Facet joints are joints located between the bony projections at the back of your vertebrae (the bones in your spine). Synovial fluid, contained in a membrane called the synovial sac, lubricates the facet joints and helps them move smoothly. When facet joints age and start to wear down, cartilage, the body’s natural lubricant, deteriorates. In response, the body may produce more synovial fluid in an attempt to keep the joints moving smoothly. It is thought that synovial cysts form when this extra fluid builds up inside one section of the synovial sac.
What does a synovial cyst feel like?
Many patients with synovial cysts experience no symptoms. Among those who do, common symptoms include:
- Lower back pain
- Leg pain, also called sciatica, which can occur in one or both legs, and may radiate down the back of the leg and into the foot
- Pain that improves when sitting and worsens with standing long periods of time
- Numbness, tingling, or muscle weakness in one or both legs
- May cause foot drop
- Pain, numbness, and weakness in the calves, buttocks, and/or thighs, called neurogenic claudication that worsens by walking or prolonged standing
What is the best treatment for a cynovial cyst?
If you have a cynovial cyst but you are not experiencing any discomfort, we will generally recommend that we watch the cyst to check if it is growing. Because large cysts can cause spinal stenosis. Spinal stenosis is narrowing of the spinal column that can result in pain and cramping in your lower back and legs.
If you are experiencing discomfort or pain, we will most likely recommend restricting activities and other non-surgical therapies such as:
- Injections. A facet injection can be used to drain the fluid from the cyst, relieving the pressure on the nerve. Epidural steroid injections can provide temporary pain relief.
- Physical therapy. Your physician may suggest physical therapy, possibly along with pain-relieving steroid injections so that exercises can be done with minimal discomfort.
- Pain medications. Over-the-counter pain relievers, such as acetaminophen (Tylenol), and non-steroidal anti-inflammatory medicines such as ibuprofen or aspirin may be useful for chronic pain. Prescription pain relievers may be necessary during episodes of extreme pain but are not recommended for long-term relief.
When do I need surgery for a synovial cyst?
At Neurosurgery One, our expert neurosurgeons take a conservative approach and recommend surgery for synovial cyst only when patients experience ongoing pain that is not relieved with other treatments. If you’ve experienced pain for many years and it is harming your physical or emotional health, we will discuss surgery with you.
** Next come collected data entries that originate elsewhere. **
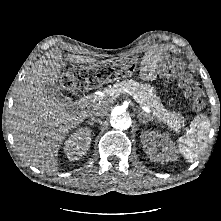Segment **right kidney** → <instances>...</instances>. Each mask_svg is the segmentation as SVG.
I'll return each mask as SVG.
<instances>
[{"label":"right kidney","mask_w":221,"mask_h":221,"mask_svg":"<svg viewBox=\"0 0 221 221\" xmlns=\"http://www.w3.org/2000/svg\"><path fill=\"white\" fill-rule=\"evenodd\" d=\"M91 144V130L82 128L72 134L64 143V151L70 161L84 156Z\"/></svg>","instance_id":"1"}]
</instances>
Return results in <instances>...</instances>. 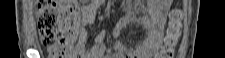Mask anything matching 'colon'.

The goal of synovial cyst surgery is to remove the cyst to provide more room for the spinal column to eliminate pressure on the nerve roots. The surgery is similar to a microdiscectomy. It is a not a difficult surgery but you will need time to recover. Our spine surgeons perform this procedure using minimally invasive techniques through small incisions, which reduces pain and recovery time.
To prevent the cyst from reforming, especially in cases where there is associated spondylolisthesis, your surgeon may opt to fuse the affected joint. This type of surgery is called a lumbar fusion.